Le travail de Violeta Cruz inclut des pièces instrumentales, vocales, électroacoustiques et des « objets sonores », des machines mécaniques au comportement rythmique partiellement aléatoire qui fournissent un contrepoint visuel, scénique voire tactile au monde abstrait des sons. Ses propositions interrogent les rapports entre son et matière, s’intéressant particulièrement aux matières élémentaires, tels que l’eau et la lumière. Dans ses pièces elle met en relation des éléments concrets et figuratifs de la culture populaire, avec des éléments abstraits de la musique de tradition écrite.

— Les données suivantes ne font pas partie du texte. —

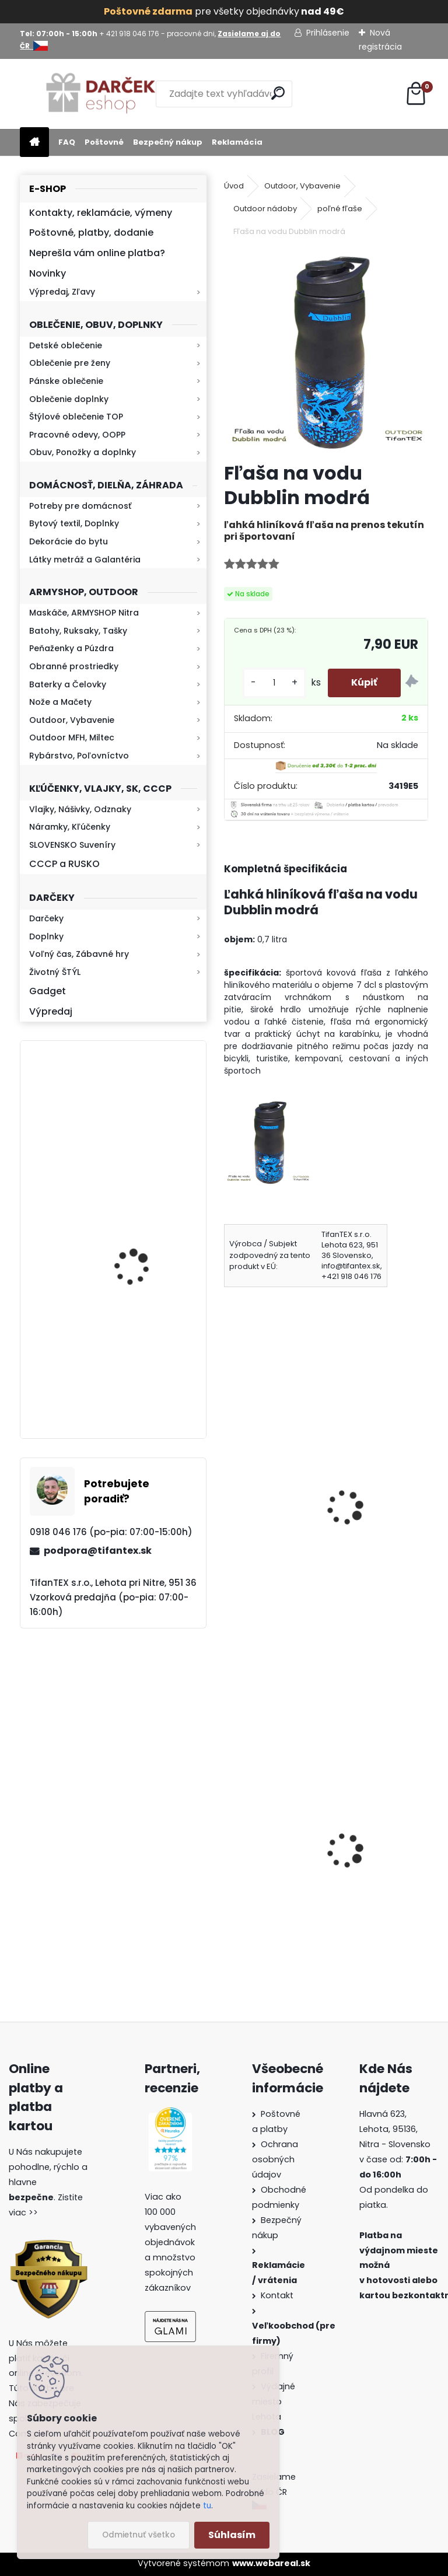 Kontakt (278, 2295)
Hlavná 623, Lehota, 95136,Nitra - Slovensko (394, 2129)
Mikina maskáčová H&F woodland (144, 1256)
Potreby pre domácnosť (80, 506)
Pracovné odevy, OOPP (77, 435)
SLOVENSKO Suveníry (72, 845)
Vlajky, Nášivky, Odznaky (80, 809)
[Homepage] (34, 143)
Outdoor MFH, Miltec (71, 737)
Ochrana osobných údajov (275, 2159)
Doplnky (46, 936)
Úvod (234, 185)
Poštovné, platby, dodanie (91, 232)
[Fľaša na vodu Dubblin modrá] (326, 351)
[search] (278, 93)
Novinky (47, 273)
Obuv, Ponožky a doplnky (82, 452)
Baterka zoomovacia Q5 (146, 1377)
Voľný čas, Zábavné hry (79, 954)
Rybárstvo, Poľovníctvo (79, 755)
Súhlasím (232, 2535)
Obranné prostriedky (73, 666)
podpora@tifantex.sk (98, 1550)
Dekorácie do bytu (68, 541)
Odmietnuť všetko (138, 2534)
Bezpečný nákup (167, 142)
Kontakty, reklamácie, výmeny (100, 212)
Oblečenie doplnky (68, 399)
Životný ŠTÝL (54, 972)
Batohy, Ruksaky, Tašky (78, 631)
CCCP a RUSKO (64, 864)
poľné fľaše (339, 208)
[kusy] (274, 683)
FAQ (66, 142)
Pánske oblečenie (66, 381)
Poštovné (104, 142)
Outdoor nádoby (265, 208)
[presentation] (229, 1492)
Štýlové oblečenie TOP (76, 416)
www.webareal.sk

L’idée originelle pour l’écriture de cette pièce était celle d’un espace vaste que l’on parcourt et qui peut se montrer froid et impersonnel, ou au contraire, familier, somptueux ou solennel. Tout part d’une fascination pour l’art des architectes, consistant à créer des émotions et des sensations par le biais de volumes, des propriétés des matériaux, des dimensions et proportions, de la lumière… L’oeuvre a été imaginée à partir d’un parcours à l’intérieur d’une grande maison, mais la musique en train de naître dépassait petit à petit cette vision. L’espace était vraiment plus vaste, immense. C’était plutôt le ciel.